Ele afirmou que registrou Boletim de Ocorrência (B.O) e espera um resultado. “E quando foi hoje, aconteceu com a Leir. Sendo mulher e profissional. Ela estava cobrindo a manifestação e foi hostilizada. Por pouco não foi agredida. Foi vaiada e enxotada de lá, como eu fui enxotado“, lamentou.

“Eles querem impor o que a gente vai falar. Eles têm medo, na verdade, de que você fale alguma coisa que vai gerar a ideia de que eles estão diminuindo o volume nas pistas. Eles querem que a gente esteja do lado deles, apoiando a movimentação, independentemente da força policial que esteja lá“, repudiou. 

Repúdio

Em nota, a TV Allamanda – SBT disse que tem pautado suas equipes com imparcialidade, “dando voz e espaço para todos os lados, como funciona uma democracia”. Repudiou as agressões aos jornalistas constrangidos durante o exercício do trabalho e finalizou afirmando que, da mesma forma, cobra respeito aos seus profissionais “que estão amparados, legalmente, pela própria Constituição para o exercício da profissão“.

Em nota, a TV Allamanda – SBT repudia ataques a jornalistas do grupo de funcionários (Tv Allamanda/Reprodução)

Porto Velho

Também houve um ataque a jornalistas da capital Porto Velho, nesta sexta-feira. O repórter André Felipe e o cinegrafista Ruan Gabriel, da Rede Amazônica, afiliada da TV Globo, foram perseguidos por eleitores de Bolsonaro enquanto cobriam um bloqueio na Estrada do Belmont, Zona Norte da cidade.

Eles correram em direção ao carro da reportagem, onde se abrigaram de um grupo formado por, aproximadamente, dez homens. Um deles chutou uma das portas do veículo repetidas vezes. A Rede Amazônia informou que os jornalistas não tiveram ferimentos, mas que uma câmera utilizada pela equipe foi danificada. O carro passou por perícia e o caso foi registrado na Polícia Civil (PC) de Rondônia.
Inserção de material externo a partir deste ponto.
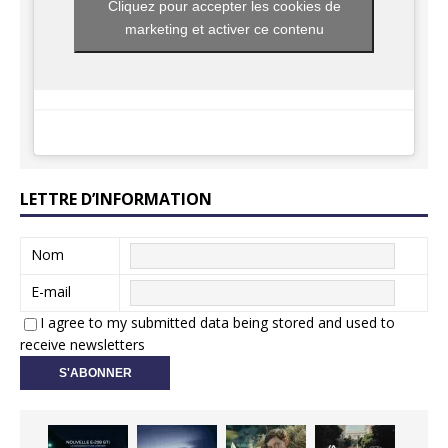
Cliquez pour accepter les cookies de
marketing et activer ce contenu
LETTRE D’INFORMATION
Nom
E-mail
I agree to my submitted data being stored and used to
receive newsletters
A Polícia Rodoviária Federal (PRF) disse que não vai comentar o caso porque a estrada onde acontecia a manifestação não é de atribuição dos agentes.

O que diz o Sinjor

A diretoria do Sindicato dos Jornalistas Profissionais do Estado de Rondônia (Sinjor) chamou de “atos insanos” os ataques praticados contra profissionais da imprensa e cobrou “posicionamento rígido” das autoridades. “Se não fosse a agilidade dos repórteres, uma tragédia poderia ter acontecido“, publicou em nota. 

“A imprensa é livre. A própria Constituição Federal assegura. Não podemos viver sob a tutela dos ‘soldados da insanidade’ que, em nome de uma suposta liberdade, intimida, agride e aterroriza jornalistas“, finalizou.

Interdições

A Polícia Rodoviária Federal reconhece o bloqueio da BR-364, em Vilhena, a 706 quilômetros de Porto Velho, como o único local interditado em todo o Estado, nesta sexta-feira, 4. 

Em esclarecimento à REVISTA CENARIUM, a polícia diz que uma equipe de policiamento de choque já passou por Pimenta Bueno, cidade vizinha, e segue rumo a Vilhena para liberar a estrada.